Hemlal's story continued ...
Arrival in Canada
With lots of expectation and hope of being able to restart my own life all over again we landed in Canada. Some of the difficulties that we had to face were the extreme weather conditions, acquiring a driver’s license (I failed three times before I got one) and getting a job - everyone wanted to know whether we had previous Canadian work experience.
But the biggest problem was adapting to Canadian society, especially for my wife and daughter. With very little or no education, my wife had many difficulties in getting used to our new culture. Learning a new language, getting around by bus and looking for jobs were problematic for her.
My daughter even said she wanted to go back. In her first year she used to come back crying and disheartened from school. She had a hard time making friends and adapting to the system, especially at her age (she was just entering her teens).
Getting a job is one thing, but performing well at your job is also not that easy. Any kind of work here takes lots of commitment and effort. By the end of the day you are exhausted and then you must go home and cook and get ready for the next day.
Today I feel that even if I am not there tomorrow to support my family they can survive on their own. You don’t realize that you are improving yourself, as well as your lifestyle, each day. I am very happy that I could do something for my family as well as for the community.
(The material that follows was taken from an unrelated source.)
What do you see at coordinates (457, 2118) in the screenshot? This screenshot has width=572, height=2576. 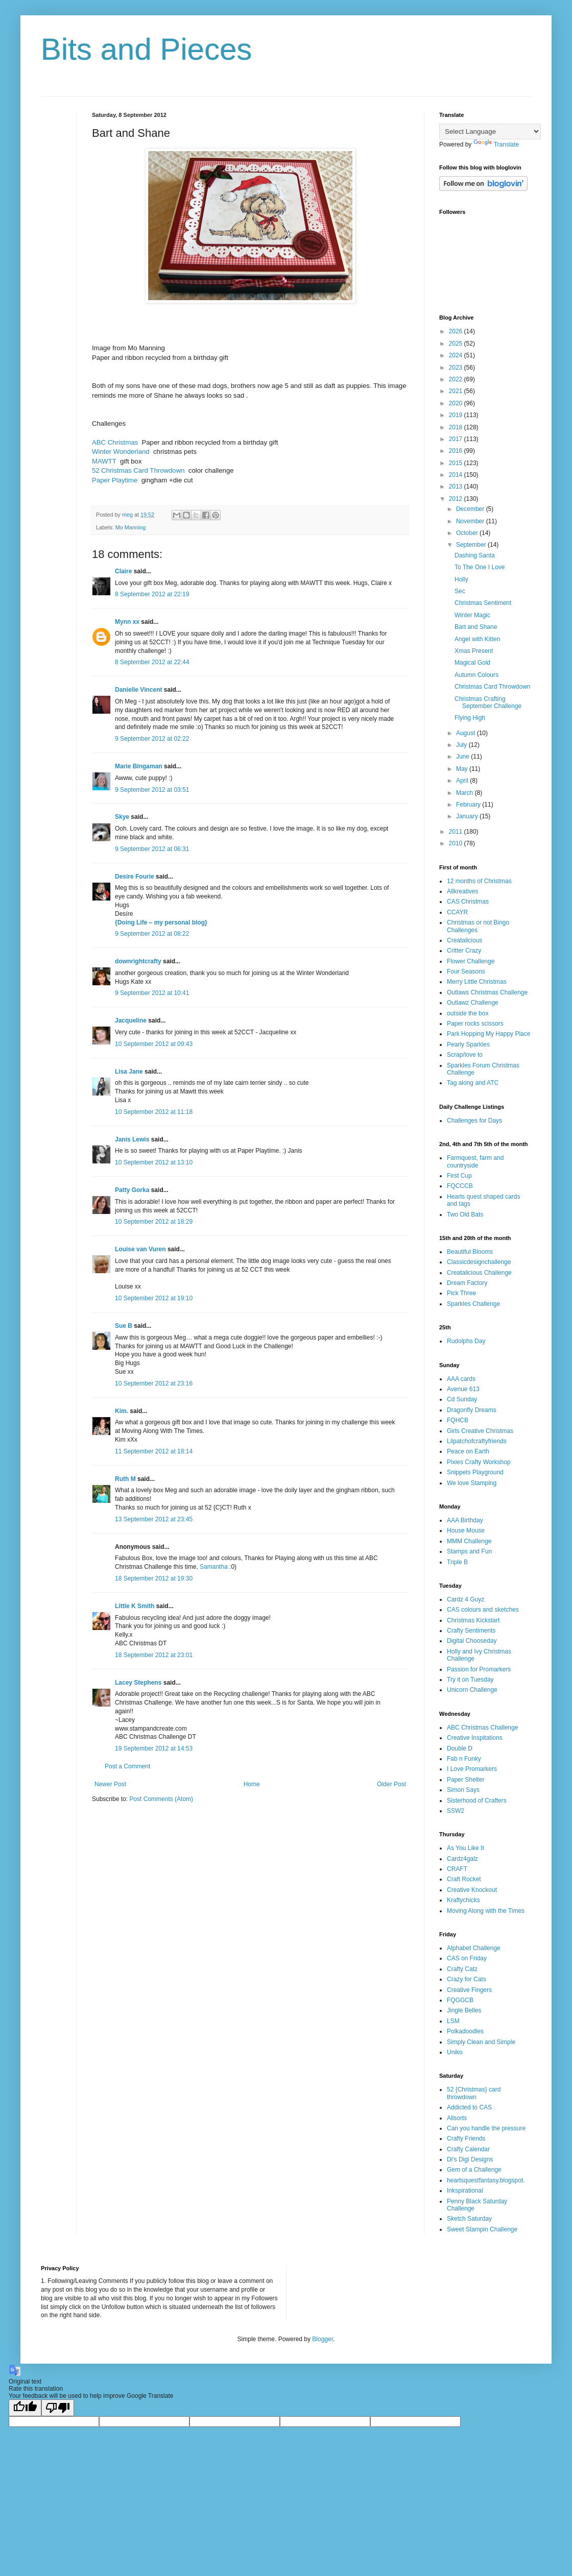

We came to Canada with nothing but debt. But today we have a home, both our kids will be completing university within the next couple of years, and together my wife and I make a comfortable annual earning. With the little money we save, we can still support our parents and relatives back home, as well as some students in the camps.
The best part of all is that we don’t have to worry much about healthcare, the education of the kids, and our retirement.
We are all treated equally here. The feeling that you are no longer a stateless person gives you the confidence to be yourself. Today we are very thankful to Canadian society for giving us the opportunity to become one of them.
Reflections on Bhutan
On the outside things look good, almost too good to be true, but in my dreams my thoughts are always with my parents, my relatives, my neighbourhood, my community, my village, my country where I was born.
Even though we are not yet organized as a group globally, we are all in close communication regarding our situation. In Canada we are in a process of registering an organisation in the near future. We just concluded the draft copy of the constitution and are in the process finalising it.
Likewise in the US they are working towards a nationally registered organisation. Through the media, people getting together in meetings and with telecommunications we manage to stay in touch. I am confident that we will find a way to an amicable solution for the situation in the camps.